Vendredi, l'agence de notation Standard & Poor’s (S&P) a remonté d'un cran la note souveraine du Portugal, qui sort de la catégorie très spéculative pour s'établir au niveau BBB-. Une annonce aussitôt suivie par une ruée sur les titres portugais. Les éditorialistes ne partagent pas tous cette euphorie.
Une décision qui arrive trop tard
La revalorisation de la note souveraine portugaise aurait dû se faire bien plus tôt, critique Jornal de Negócios :
«La décision de S&P aurait pu se justifier dès la fin du programme d'austérité en 2014, et plus encore à partir de 2016, lorsque [le Premier ministre] António Costa et [son ministre des Finances Mário Centeno] avaient clairement indiqué que le nouveau gouvernement de gauche appliquerait avec sérieux le contrôle du budget et la restructuration du système financier.»

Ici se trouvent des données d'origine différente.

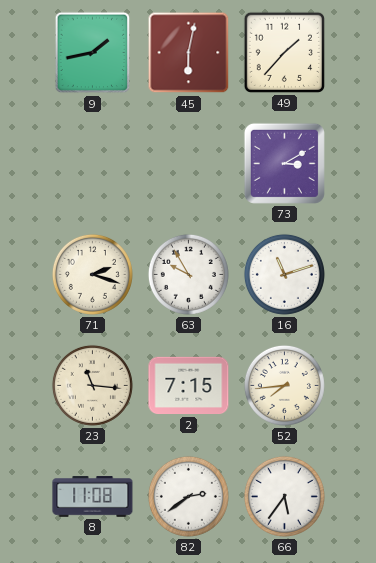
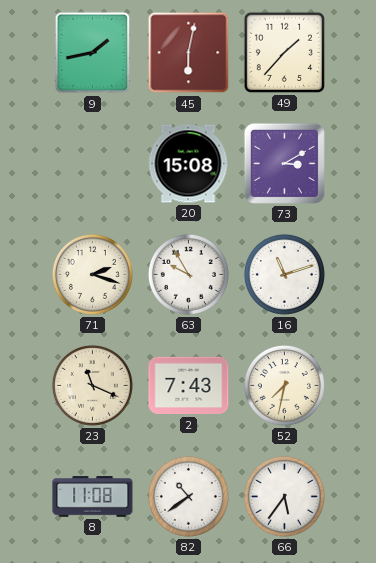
20: none -> 15:08
23: 11:16 -> 11:19
2: 7:15 -> 7:43
52: 7:44 -> 7:32
82: 2:39 -> 10:39
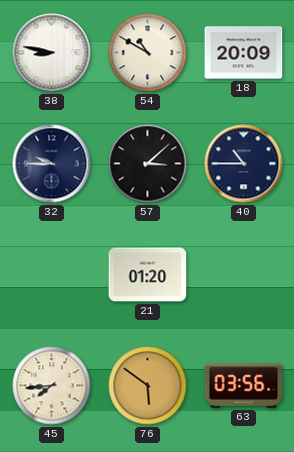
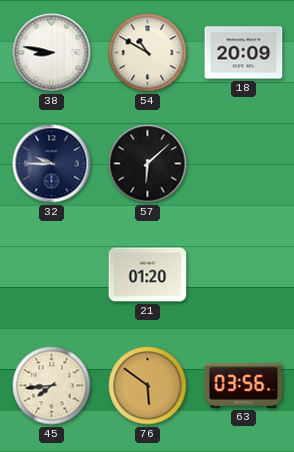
57: 3:08 -> 6:08
40: 10:45 -> none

La BCE ne doit pas étouffer la reprise
Le cas du Portugal vient confirmer que l'Europe se relève lentement de la crise financière, grâce notamment à la politique monétaire de la BCE, juge The Financial Times :
«Du point de vue de Francfort, il est souhaitable de maintenir la faiblesse des taux d'intérêt aussi longtemps que possible. Le marché du travail reste fragile, la dette publique élevée et il n'y a aucune garantie que l'environnement global demeure aussi favorable qu'il ne l'est actuellement. Par ailleurs, rien n'atteste la présence de pressions inflationnistes susceptibles d'inciter les décideurs à agir. ... Le sort de la zone euro a changé ces dernières années, grâce à l'action de la BCE. Mais sans l'apport d'un soutien prévoyant, il n'est pas certain que cette reprise se poursuive.»
Une bonne nouvelle au bon moment
Le relèvement de la note arrive à point nommé pour le gouvernement socialiste minoritaire, estime Público :
«La décision 'magnanime' de l'une des agences de notation les plus redoutées, S&P, qui fait sortir le Portugal de la catégorie 'très spéculative' dans laquelle il végétait depuis près de six ans, a été accueillie par un immense soupir de soulagement dans le pays. Le récent rapport du FMI, qui fait état d'un 'progrès notable', contribue à embellir le tableau. ... Ces bonnes nouvelles n'auraient pu tomber à un meilleur moment pour le gouvernement, en raison de la conjoncture pré-électorale [municipales le 1er octobre], ou encore de débats budgétaires avec les partenaires de gauche. Mais aussi parce qu'elles arrivent dans un contexte de regain des tensions sociales - la grève des infirmiers en étant l'exemple le plus patent.»
Pas encore tirés d'affaire
Le Portugal n'est pas encore complètement sorti de la zone à risque, prévient Neue Zürcher Zeitung :
«Le gouvernement lusitanien a du mal à ficeler le projet de budget 2018 et il n'a pas la marge de manœuvre nécessaire pour satisfaire toutes les demandes de financement. La dette publique, qui s'élève à 130 pour cent du PIB, reste également un risque. Le programme de rachat de titres de la BCE est certes un motif de soulagement ; mais si le Portugal a pu y participer, c'est parce que [l'agence de notation canadienne] DBRS a maintenu la note souveraine du pays au-dessus de la catégorie spéculative. Le sort du Portugal ne tient donc plus qu'à un fil, celui tendu par cette agence. Difficile de dire combien de temps ces rachats se poursuivront. Mais il est en tout cas trop tôt pour se réjouir.»
Les agences de notation, la lie du système
Diário de Notícias n'accorde aucune importance aux agences de notation et à leurs évaluations :
«L'excitation qu'a suscitée dans le pays la décision de S&P montre que nous n'avons tiré aucun enseignement de la grave crise financière de ces dernières années. ... Les agences de notation sont des entreprises de droit privé, financées par d'autres entreprises, banques ou Etats, auxquels elles attribuent ensuite des notes, comme à l'école. ... Ces notes dépendent de critères que personne ne connaît, mais qui sont prétendument liés à la 'viabilité des comptes' et au 'potentiel de croissance'. ... [Les agences] portent aux nues les pays qui les intéressent tandis qu'elles vouent aux gémonies ceux dont elles n'ont que faire - comme la Grèce ou le Portugal. Elles sont le rebut nauséabond d'un paradigme économique irrationnel, injuste et qui continue à faire des victimes partout dans le monde.»